The records below are to be repeated exactly, minus any pictures.

EXERCISE INPUT:

· · · · ·

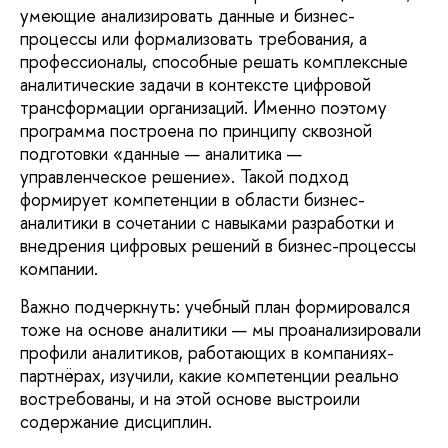
умеющие анализировать данные и бизнес-
процессы или формализовать требования, а
профессионалы, способные решать комплексные
аналитические задачи в контексте цифровой
трансформации организаций. Именно поэтому
программа построена по принципу сквозной
подготовки «данные — аналитика —
управленческое решение». Такой подход
формирует компетенции в области бизнес-
аналитики в сочетании с навыками разработки и
внедрения цифровых решений в бизнес-процессы
компании.
Важно подчеркнуть: учебный план формировался
тоже на основе аналитики — мы проанализировали
профили аналитиков, работающих в компаниях-
партнёрах, изучили, какие компетенции реально
востребованы, и на этой основе выстроили
содержание дисциплин.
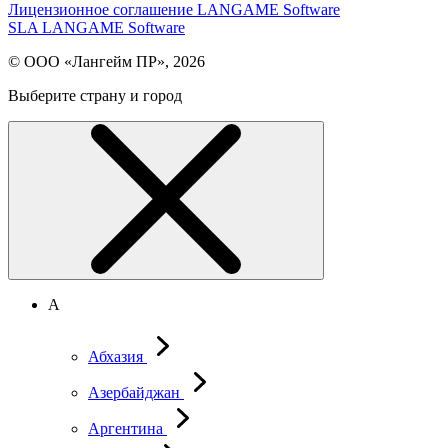
Лицензионное соглашение LANGAME Software
SLA LANGAME Software
© ООО «Лангейм ПР», 2026
Выберите страну и город
А
Абхазия
Азербайджан
Аргентина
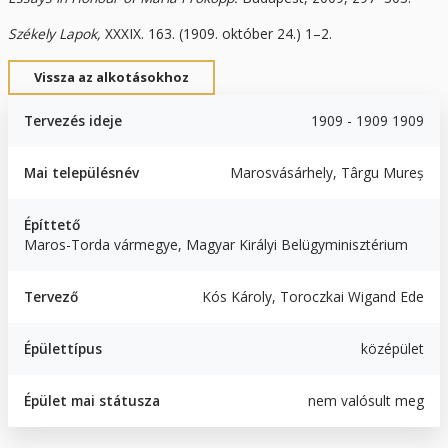
Székely Lapok,
XXXIX. 163. (1909. október 24.) 1–2.
Vissza az alkotásokhoz
Tervezés ideje
1909 - 1909 1909
Mai településnév
Marosvásárhely, Târgu Mureș
Építtető
Maros-Torda vármegye, Magyar Királyi Belügyminisztérium
Tervező
Kós Károly, Toroczkai Wigand Ede
Épülettípus
középület
Épület mai státusza
nem valósult meg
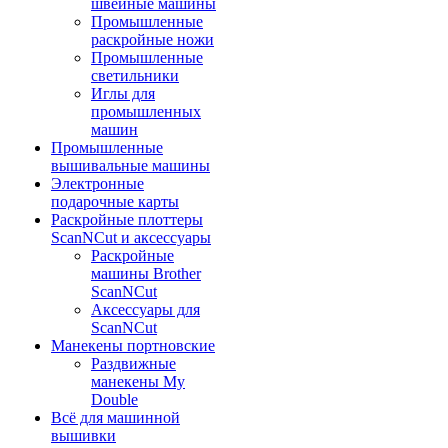
швейные машины
Промышленные
раскройные ножи
Промышленные
светильники
Иглы для
промышленных
машин
Промышленные
вышивальные машины
Электронные
подарочные карты
Раскройные плоттеры
ScanNCut и аксессуары
Раскройные
машины Brother
ScanNCut
Аксессуары для
ScanNCut
Манекены портновские
Раздвижные
манекены My
Double
Всё для машинной
вышивки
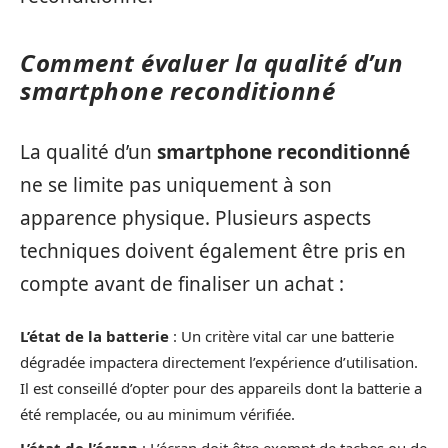
Comment évaluer la qualité d’un
smartphone reconditionné
La qualité d’un
smartphone reconditionné
ne se limite pas uniquement à son
apparence physique. Plusieurs aspects
techniques doivent également être pris en
compte avant de finaliser un achat :
L’état de la batterie
: Un critère vital car une batterie
dégradée impactera directement l’expérience d’utilisation.
Il est conseillé d’opter pour des appareils dont la batterie a
été remplacée, ou au minimum vérifiée.
L’état de l’écran
: L’écran doit être exempt de taches ou de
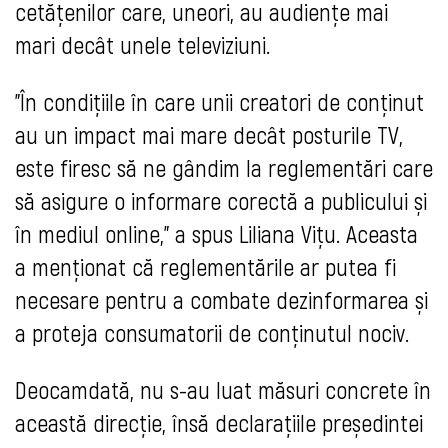
cetățenilor care, uneori, au audiențe mai
mari decât unele televiziuni.
"În condițiile în care unii creatori de conținut
au un impact mai mare decât posturile TV,
este firesc să ne gândim la reglementări care
să asigure o informare corectă a publicului și
în mediul online," a spus Liliana Vițu. Aceasta
a menționat că reglementările ar putea fi
necesare pentru a combate dezinformarea și
a proteja consumatorii de conținutul nociv.
Deocamdată, nu s-au luat măsuri concrete în
această direcție, însă declarațiile președintei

· · · · ·

RESPONSE BELOW:
умеющие анализировать данные и бизнес-
процессы или формализовать требования, а
профессионалы, способные решать комплексные
аналитические задачи в контексте цифровой
трансформации организаций. Именно поэтому
программа построена по принципу сквозной
подготовки «данные — аналитика —
управленческое решение». Такой подход
формирует компетенции в области бизнес-
аналитики в сочетании с навыками разработки и
внедрения цифровых решений в бизнес-процессы
компании.
Важно подчеркнуть: учебный план формировался
тоже на основе аналитики — мы проанализировали
профили аналитиков, работающих в компаниях-
партнёрах, изучили, какие компетенции реально
востребованы, и на этой основе выстроили
содержание дисциплин.
Лицензионное соглашение LANGAME Software
SLA LANGAME Software
© ООО «Лангейм ПР», 2026
Выберите страну и город
А
Абхазия
Азербайджан
Аргентина
Székely Lapok,
XXXIX. 163. (1909. október 24.) 1–2.
Vissza az alkotásokhoz
Tervezés ideje
1909 - 1909 1909
Mai településnév
Marosvásárhely, Târgu Mureș
Építtető
Maros-Torda vármegye, Magyar Királyi Belügyminisztérium
Tervező
Kós Károly, Toroczkai Wigand Ede
Épülettípus
középület
Épület mai státusza
nem valósult meg
швейные машины
Промышленные
раскройные ножи
Промышленные
светильники
Иглы для
промышленных
машин
Промышленные
вышивальные машины
Электронные
подарочные карты
Раскройные плоттеры
ScanNCut и аксессуары
Раскройные
машины Brother
ScanNCut
Аксессуары для
ScanNCut
Манекены портновские
Раздвижные
манекены My
Double
Всё для машинной
вышивки
Comment évaluer la qualité d’un
smartphone reconditionné
La qualité d’un
smartphone reconditionné
ne se limite pas uniquement à son
apparence physique. Plusieurs aspects
techniques doivent également être pris en
compte avant de finaliser un achat :
L’état de la batterie
: Un critère vital car une batterie
dégradée impactera directement l’expérience d’utilisation.
Il est conseillé d’opter pour des appareils dont la batterie a
été remplacée, ou au minimum vérifiée.
L’état de l’écran
: L’écran doit être exempt de taches ou de
cetățenilor care, uneori, au audiențe mai
mari decât unele televiziuni.
"În condițiile în care unii creatori de conținut
au un impact mai mare decât posturile TV,
este firesc să ne gândim la reglementări care
să asigure o informare corectă a publicului și
în mediul online," a spus Liliana Vițu. Aceasta
a menționat că reglementările ar putea fi
necesare pentru a combate dezinformarea și
a proteja consumatorii de conținutul nociv.
Deocamdată, nu s-au luat măsuri concrete în
această direcție, însă declarațiile președintei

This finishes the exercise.